What the task asks
Wherever the word "will" appears in a line of the records, copy that line.

Excerpts from a dataset:
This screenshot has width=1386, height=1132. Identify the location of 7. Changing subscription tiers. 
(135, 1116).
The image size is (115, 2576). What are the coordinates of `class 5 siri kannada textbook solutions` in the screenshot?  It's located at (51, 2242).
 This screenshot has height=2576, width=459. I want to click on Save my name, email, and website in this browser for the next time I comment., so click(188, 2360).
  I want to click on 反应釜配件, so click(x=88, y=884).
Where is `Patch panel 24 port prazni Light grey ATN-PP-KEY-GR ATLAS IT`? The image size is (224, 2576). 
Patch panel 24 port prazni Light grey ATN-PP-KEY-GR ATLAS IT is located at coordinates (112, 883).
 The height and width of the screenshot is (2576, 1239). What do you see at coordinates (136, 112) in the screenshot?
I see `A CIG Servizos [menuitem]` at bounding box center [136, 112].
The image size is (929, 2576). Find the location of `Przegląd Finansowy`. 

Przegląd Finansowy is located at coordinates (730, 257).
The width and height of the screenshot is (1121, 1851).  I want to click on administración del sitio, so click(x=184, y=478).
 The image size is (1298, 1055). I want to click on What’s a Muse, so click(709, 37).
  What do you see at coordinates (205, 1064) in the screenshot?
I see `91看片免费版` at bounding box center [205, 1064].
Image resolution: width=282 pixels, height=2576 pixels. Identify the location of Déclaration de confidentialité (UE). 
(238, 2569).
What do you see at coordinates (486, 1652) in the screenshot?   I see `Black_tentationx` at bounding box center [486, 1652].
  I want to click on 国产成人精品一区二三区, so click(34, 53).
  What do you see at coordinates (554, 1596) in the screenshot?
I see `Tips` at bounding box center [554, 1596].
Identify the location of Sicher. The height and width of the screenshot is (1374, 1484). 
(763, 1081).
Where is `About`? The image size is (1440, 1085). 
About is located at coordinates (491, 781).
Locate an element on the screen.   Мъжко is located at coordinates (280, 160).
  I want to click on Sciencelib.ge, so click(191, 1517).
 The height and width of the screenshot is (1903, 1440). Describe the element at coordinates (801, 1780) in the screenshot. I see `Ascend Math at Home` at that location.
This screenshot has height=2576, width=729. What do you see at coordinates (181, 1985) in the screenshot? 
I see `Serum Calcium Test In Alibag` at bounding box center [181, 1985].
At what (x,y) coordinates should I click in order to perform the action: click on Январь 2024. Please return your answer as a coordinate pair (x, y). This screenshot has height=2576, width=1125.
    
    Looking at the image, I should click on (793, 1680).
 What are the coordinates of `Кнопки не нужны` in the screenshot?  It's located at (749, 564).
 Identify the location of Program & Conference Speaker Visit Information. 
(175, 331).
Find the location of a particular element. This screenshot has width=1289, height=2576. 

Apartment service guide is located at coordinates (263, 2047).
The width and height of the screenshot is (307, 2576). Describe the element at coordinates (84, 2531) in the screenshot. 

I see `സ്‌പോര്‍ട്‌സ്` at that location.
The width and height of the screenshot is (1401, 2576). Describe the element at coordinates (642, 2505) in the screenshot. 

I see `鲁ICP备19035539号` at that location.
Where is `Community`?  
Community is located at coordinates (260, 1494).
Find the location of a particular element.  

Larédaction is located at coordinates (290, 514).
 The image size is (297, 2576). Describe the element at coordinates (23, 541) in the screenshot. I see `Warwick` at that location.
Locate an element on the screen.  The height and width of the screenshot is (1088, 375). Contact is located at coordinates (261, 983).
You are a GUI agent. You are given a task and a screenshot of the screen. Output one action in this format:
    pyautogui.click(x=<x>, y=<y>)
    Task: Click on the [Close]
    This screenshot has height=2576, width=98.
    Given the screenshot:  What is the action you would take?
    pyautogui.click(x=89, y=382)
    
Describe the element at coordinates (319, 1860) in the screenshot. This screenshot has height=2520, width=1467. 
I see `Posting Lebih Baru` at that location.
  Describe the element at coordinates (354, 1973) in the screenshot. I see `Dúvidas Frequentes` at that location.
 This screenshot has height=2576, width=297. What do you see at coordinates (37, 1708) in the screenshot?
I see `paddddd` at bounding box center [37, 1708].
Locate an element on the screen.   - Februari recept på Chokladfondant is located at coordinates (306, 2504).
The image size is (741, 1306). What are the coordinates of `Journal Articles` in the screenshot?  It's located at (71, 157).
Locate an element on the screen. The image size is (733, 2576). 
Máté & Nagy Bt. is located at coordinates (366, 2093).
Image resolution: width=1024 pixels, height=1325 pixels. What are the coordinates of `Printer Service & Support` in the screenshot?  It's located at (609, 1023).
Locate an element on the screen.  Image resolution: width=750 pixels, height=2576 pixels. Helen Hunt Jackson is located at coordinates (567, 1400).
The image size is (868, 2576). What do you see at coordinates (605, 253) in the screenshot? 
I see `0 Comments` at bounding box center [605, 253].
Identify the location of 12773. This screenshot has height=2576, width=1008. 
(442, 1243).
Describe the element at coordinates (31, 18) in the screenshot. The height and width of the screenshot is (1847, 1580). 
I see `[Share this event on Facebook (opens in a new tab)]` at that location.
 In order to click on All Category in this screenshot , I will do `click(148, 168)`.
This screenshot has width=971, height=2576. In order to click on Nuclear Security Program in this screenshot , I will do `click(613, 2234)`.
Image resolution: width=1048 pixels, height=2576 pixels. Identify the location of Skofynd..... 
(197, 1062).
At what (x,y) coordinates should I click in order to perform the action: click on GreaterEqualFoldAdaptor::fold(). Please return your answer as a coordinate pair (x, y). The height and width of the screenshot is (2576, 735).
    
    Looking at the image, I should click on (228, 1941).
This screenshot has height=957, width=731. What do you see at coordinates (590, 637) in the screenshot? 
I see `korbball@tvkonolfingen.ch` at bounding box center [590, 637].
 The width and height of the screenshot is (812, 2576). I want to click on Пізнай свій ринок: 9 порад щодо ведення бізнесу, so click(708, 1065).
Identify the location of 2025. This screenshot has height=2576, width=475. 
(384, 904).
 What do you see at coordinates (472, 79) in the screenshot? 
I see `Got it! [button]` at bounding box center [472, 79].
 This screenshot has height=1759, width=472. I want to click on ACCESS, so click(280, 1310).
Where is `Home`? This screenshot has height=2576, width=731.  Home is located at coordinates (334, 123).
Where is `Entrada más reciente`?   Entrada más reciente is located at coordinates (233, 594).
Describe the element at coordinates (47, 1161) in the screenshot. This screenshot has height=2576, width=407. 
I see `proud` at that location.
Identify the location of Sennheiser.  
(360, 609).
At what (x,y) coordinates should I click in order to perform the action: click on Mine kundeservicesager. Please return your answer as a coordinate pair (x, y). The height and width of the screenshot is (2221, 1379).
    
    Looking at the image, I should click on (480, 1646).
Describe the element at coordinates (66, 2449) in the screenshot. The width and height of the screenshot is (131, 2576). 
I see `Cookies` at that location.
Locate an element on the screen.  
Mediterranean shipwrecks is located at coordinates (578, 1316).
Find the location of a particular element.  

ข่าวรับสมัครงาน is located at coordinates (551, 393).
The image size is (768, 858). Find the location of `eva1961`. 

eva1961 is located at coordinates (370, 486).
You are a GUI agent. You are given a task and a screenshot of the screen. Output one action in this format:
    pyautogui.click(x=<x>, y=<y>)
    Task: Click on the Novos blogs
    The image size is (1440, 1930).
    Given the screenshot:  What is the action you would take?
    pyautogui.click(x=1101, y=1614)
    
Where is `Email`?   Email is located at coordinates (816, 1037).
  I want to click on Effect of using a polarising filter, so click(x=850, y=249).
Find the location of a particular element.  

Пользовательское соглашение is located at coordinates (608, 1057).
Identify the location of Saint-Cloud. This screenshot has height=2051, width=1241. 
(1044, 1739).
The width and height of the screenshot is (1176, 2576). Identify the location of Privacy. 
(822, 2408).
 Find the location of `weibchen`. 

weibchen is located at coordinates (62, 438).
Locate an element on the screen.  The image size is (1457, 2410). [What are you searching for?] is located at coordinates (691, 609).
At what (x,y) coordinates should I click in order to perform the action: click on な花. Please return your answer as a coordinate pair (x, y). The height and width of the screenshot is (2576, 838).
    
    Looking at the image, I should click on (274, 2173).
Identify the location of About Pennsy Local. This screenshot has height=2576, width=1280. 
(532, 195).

Solution to the problem
 In order to click on All Category in this screenshot , I will do `click(148, 168)`.
This screenshot has width=971, height=2576. In order to click on Nuclear Security Program in this screenshot , I will do `click(613, 2234)`.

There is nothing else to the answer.